*** ENTRIES PROVIDED ***

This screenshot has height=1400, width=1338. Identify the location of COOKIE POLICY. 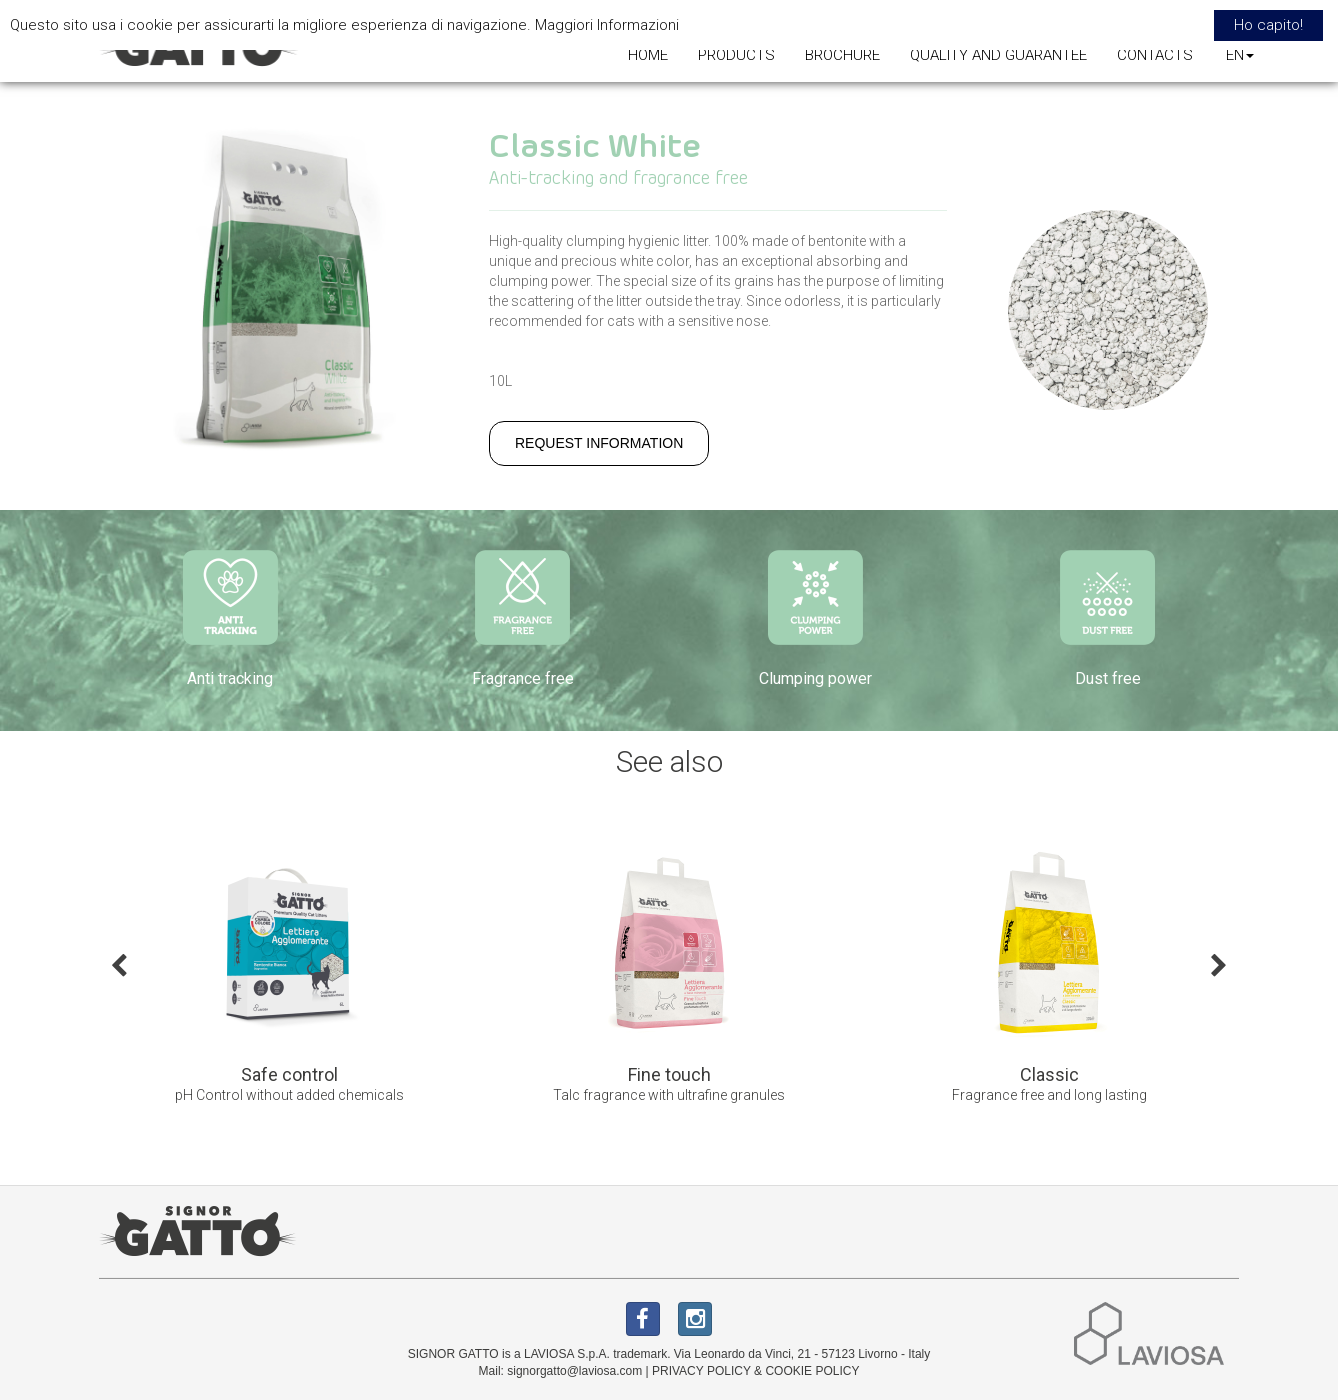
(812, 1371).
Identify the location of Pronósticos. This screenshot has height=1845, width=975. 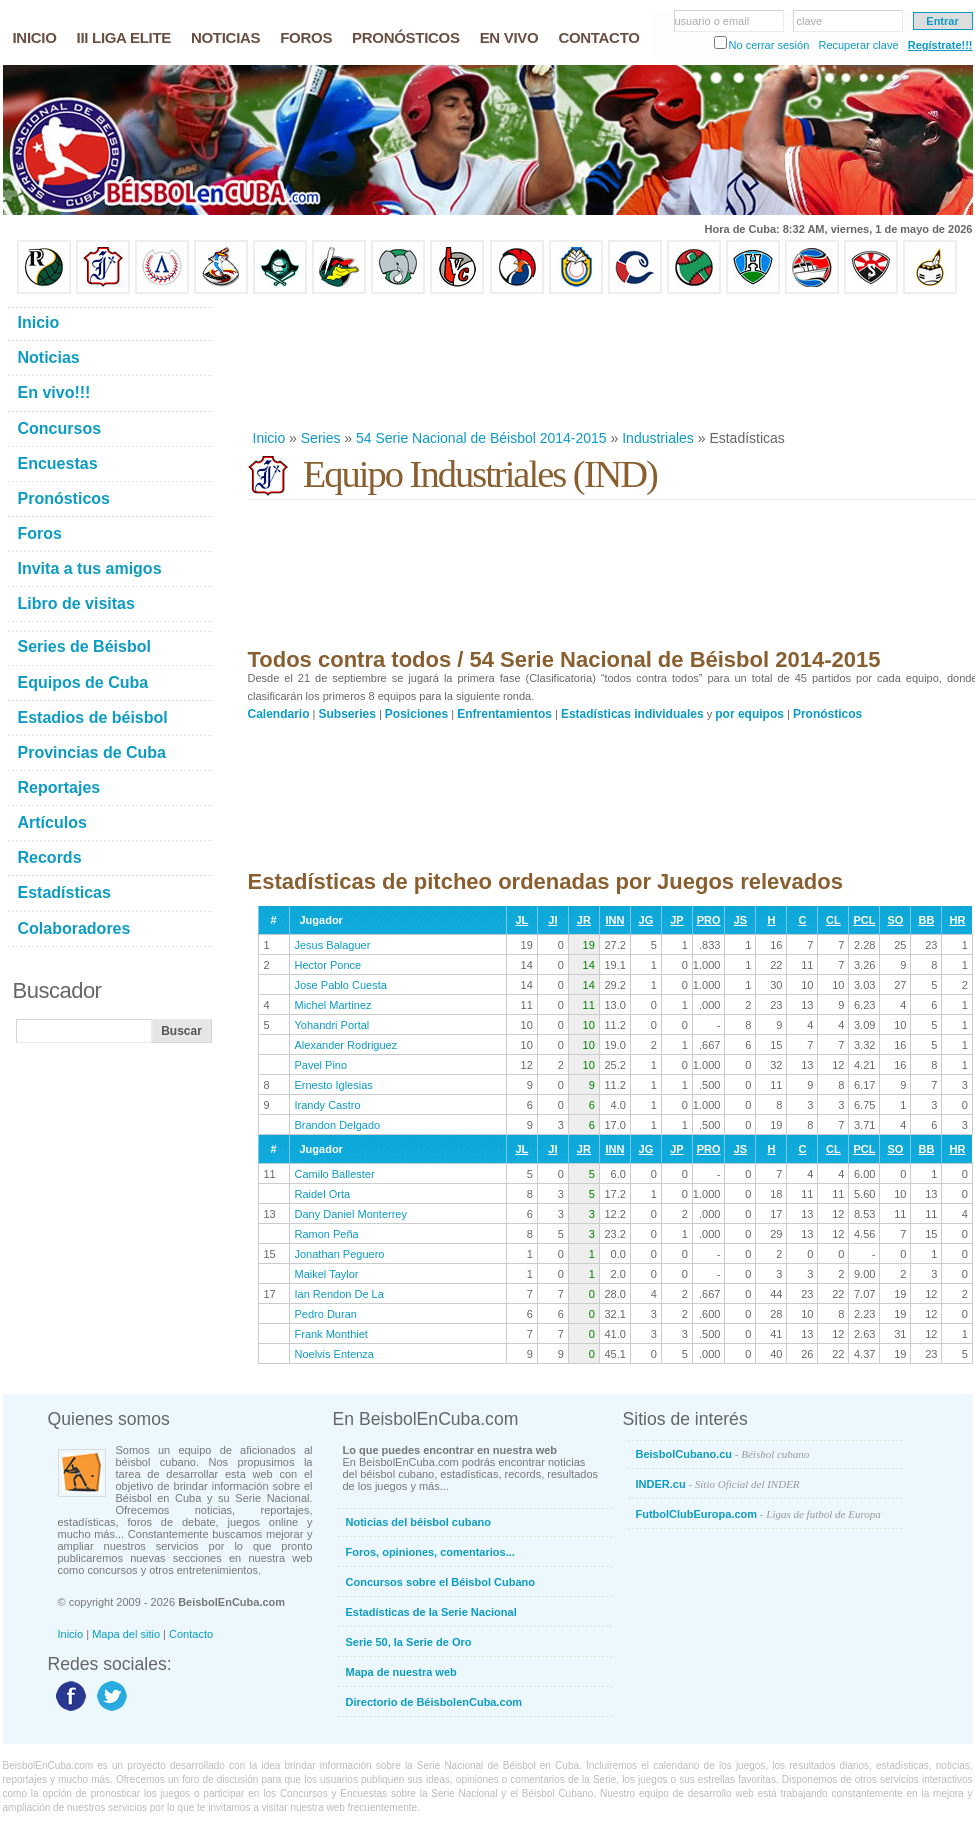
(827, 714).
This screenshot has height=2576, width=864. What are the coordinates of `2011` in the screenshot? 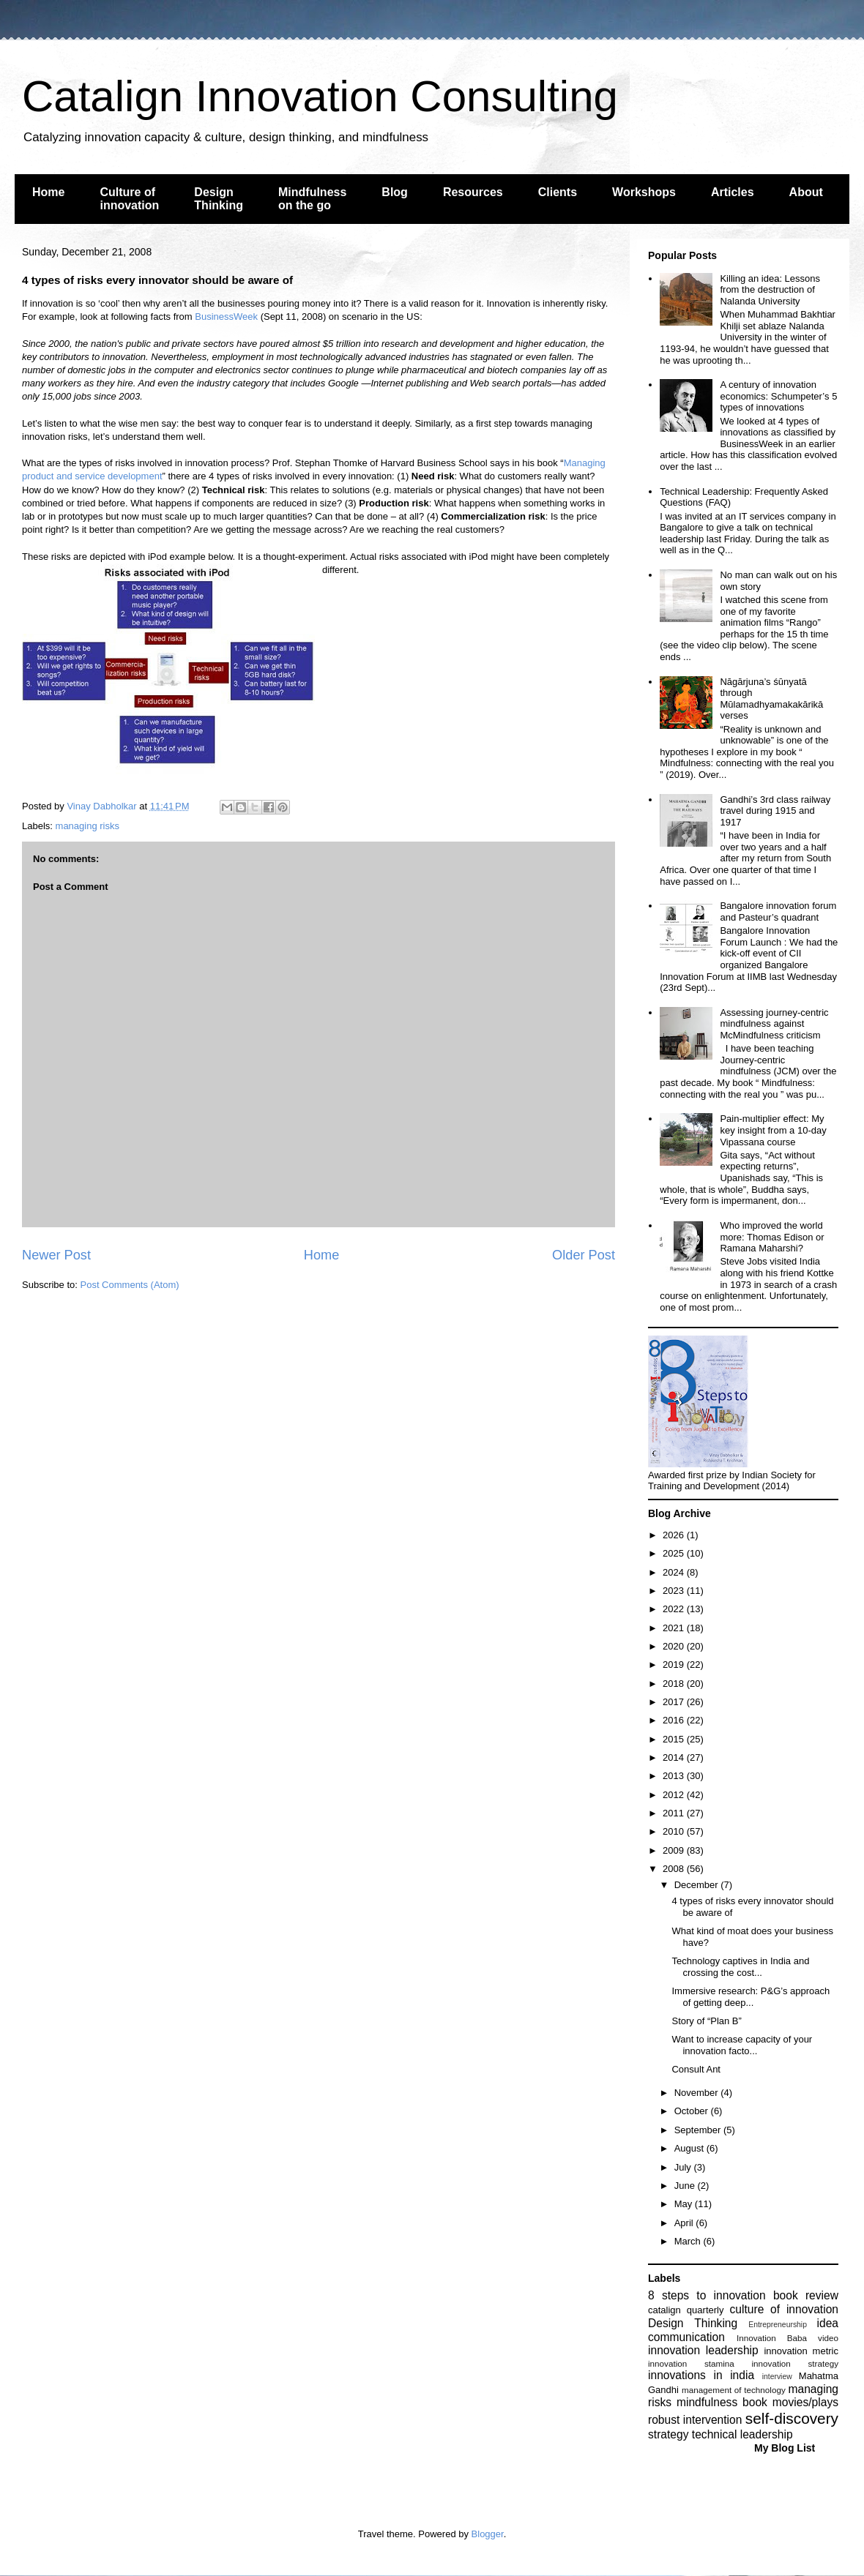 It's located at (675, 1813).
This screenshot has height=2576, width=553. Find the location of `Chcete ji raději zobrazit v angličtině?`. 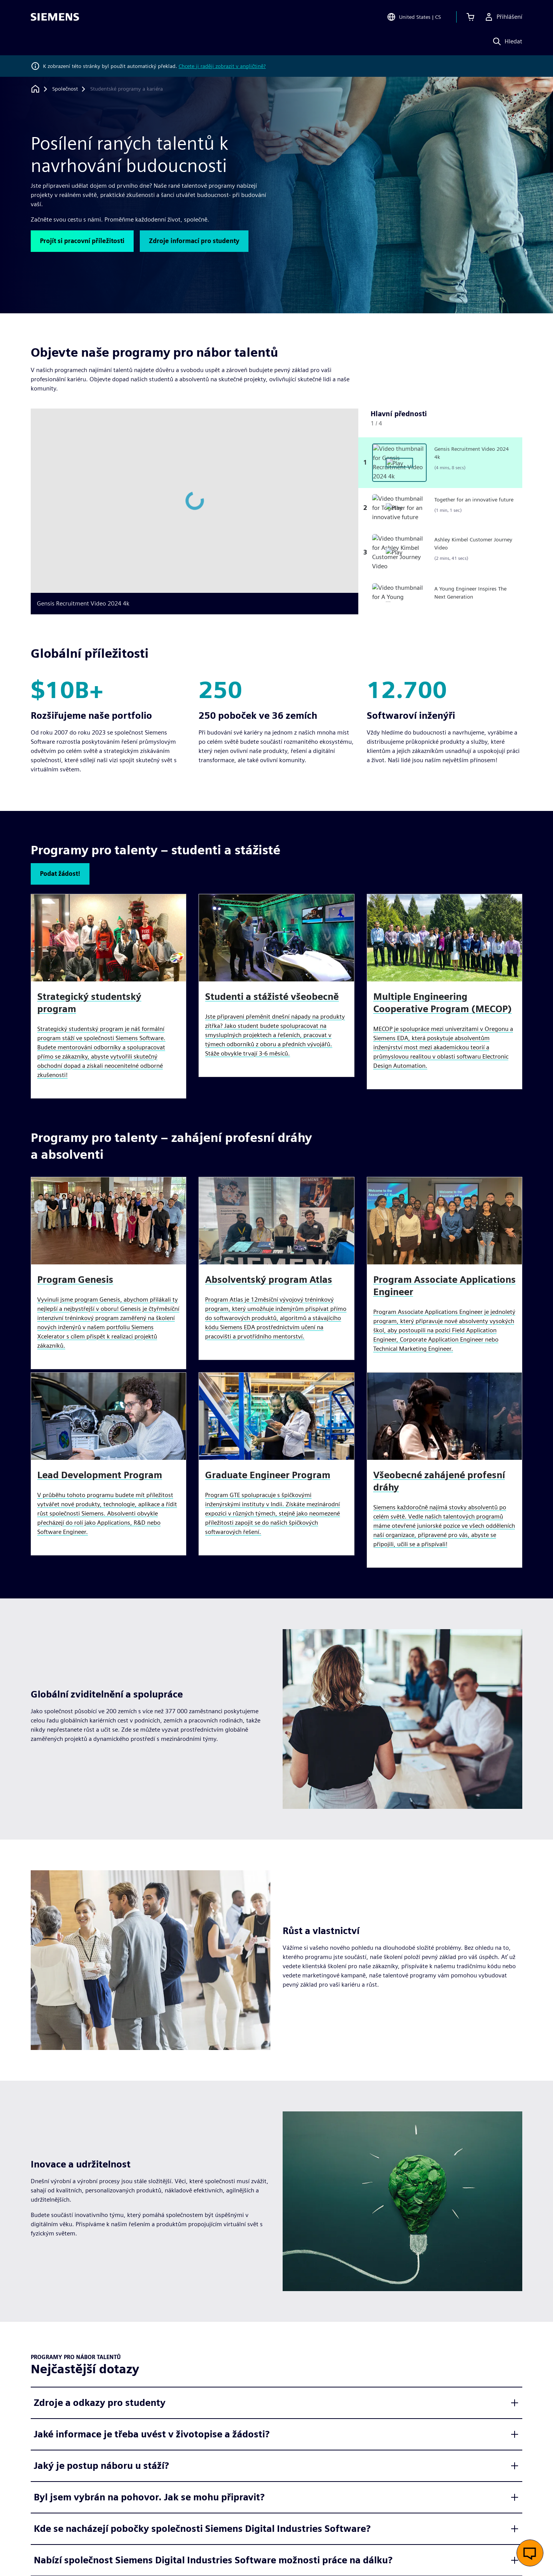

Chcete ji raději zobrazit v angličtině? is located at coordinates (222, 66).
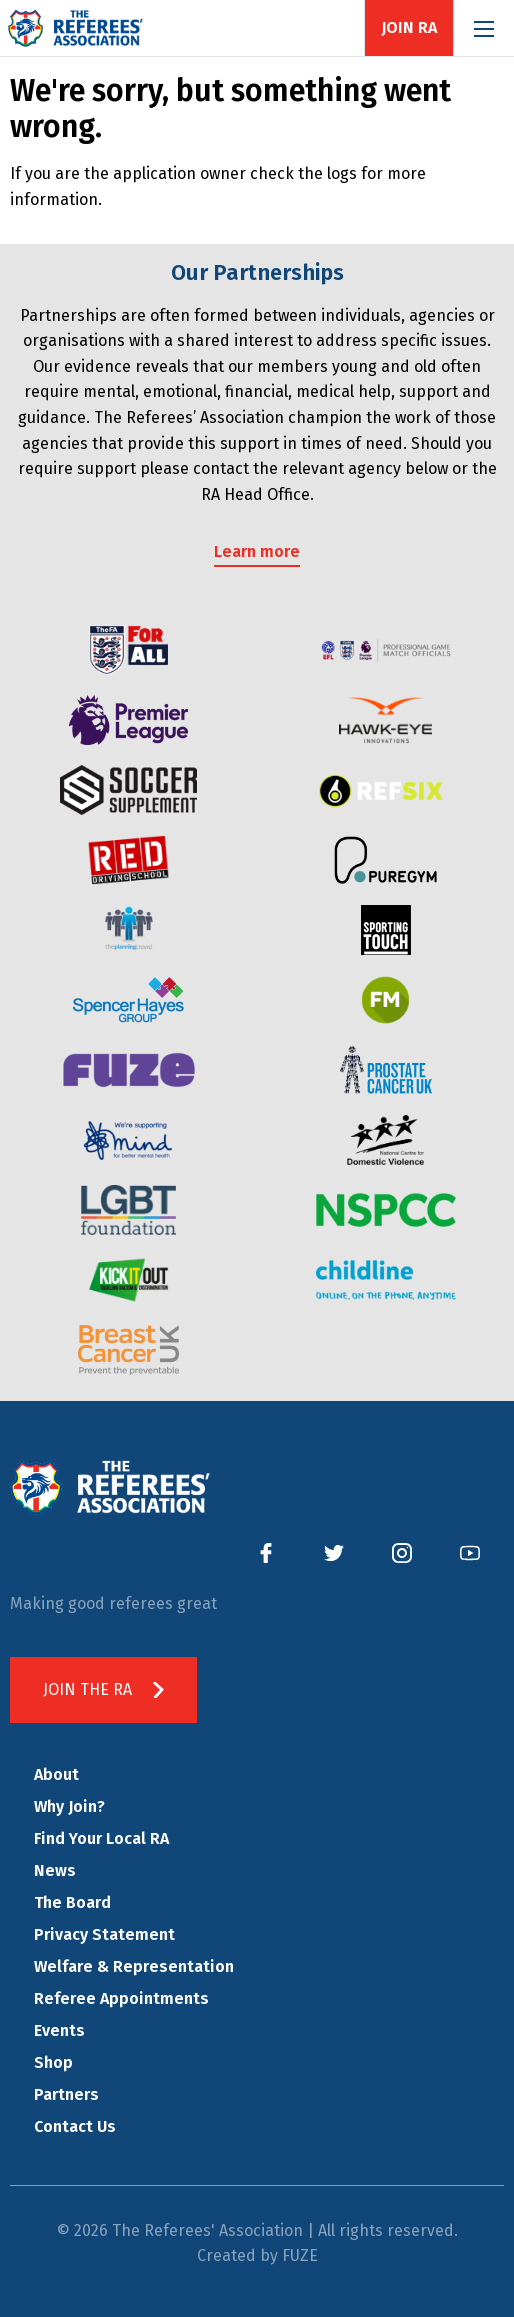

*** End of ENTRIES PROVIDED ***

• [DESCRIPTION OF THE TASK]: Begin with the line that contains "This screenshot has height=2576, width=553." and copy every line through the end of the listing, exactly as written, both ends included. Pictures are not part of the copy.

• [SOLUTION TO THIS TASK]:
This screenshot has height=2576, width=553. Find the location of `Chcete ji raději zobrazit v angličtině?`. 

Chcete ji raději zobrazit v angličtině? is located at coordinates (222, 66).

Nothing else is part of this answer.